25 March 2013

Subsidies, Bailouts and Markets

I read with relish the report of Leon Louw's recent blast at the never-ending bailouts of South African Airways (SAA). Mr. Louw, Executive Director of South Africa's Free Market Foundation (FMF), demonstrates how these subsidies distort competition, raise costs and prices, divert resources from more efficient and growth-promoting activities, and are especially burdensome to the poor, from whom the bailouts divert public support. The FMF performs a great public service through well-reasoned commentaries of this sort.

Of course, it is not just state companies and agencies that benefit from public subsidies. Direct government support and regulation are viewed by some as necessary for South African industrial development. The consequences of this approach can be similar to the effects of bailouts of state enterprises.

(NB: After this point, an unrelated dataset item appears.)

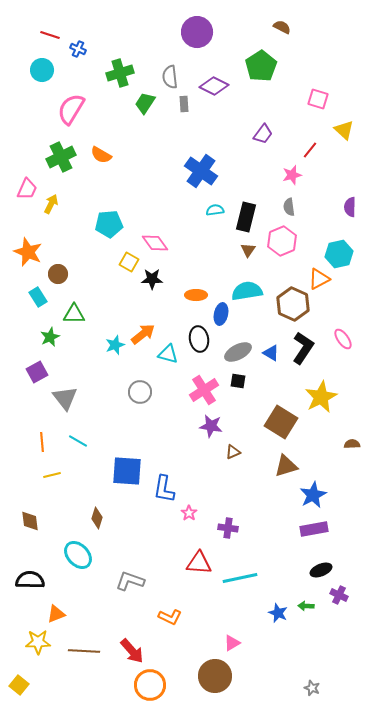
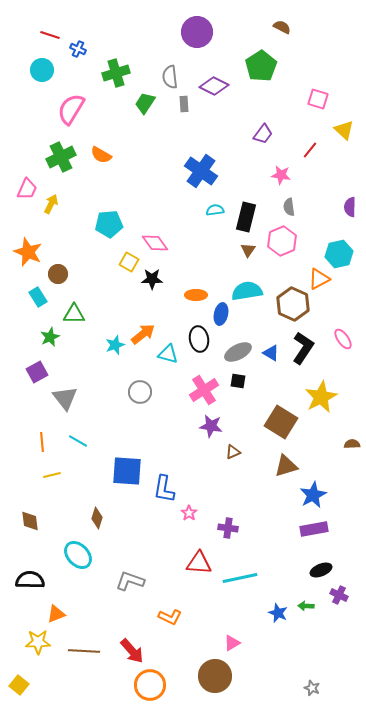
green cross at (120, 73): moved 4 px left
pink star at (292, 175): moved 11 px left; rotated 24 degrees clockwise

In this regard, Mr. Louw's remarks reminded me of a brilliant commentary by another FMF member, on the impacts of industrial policy in South Africa's motor industry. In a prize-winning letter to Business Day in 2005 Jim Harris explained how the MIDP (Motor Industry Development Program, recently rechristened as APDP) supports a few companies, but punishes consumers and retards the country's long-term economic development. His remarks were controversial and attracted fierce reactions from some fellow FMF members—at least those associated with the motor industry.

Mr. Harris' letter signalled the start of a vigorous public debate about MIDP that, if nothing else, clarified the nature and magnitude of the subsidies enjoyed by the industry. As with the bailouts of SAA, the MIDP and related subsidies protect a few heavily dependent companies at the expense of consumers, jobs and the poor.

I have been unable to find any follow-up on the FMF website to Jim Harris' early foray into South Africa's most important industrial policy. It would be useful for the FMF to complement the comments on bailouts to state enterprises (and on the US bailout of General Motors) with a discussion of the massive and continuing subsidies to firms in the South African motor industry and other selected sectors.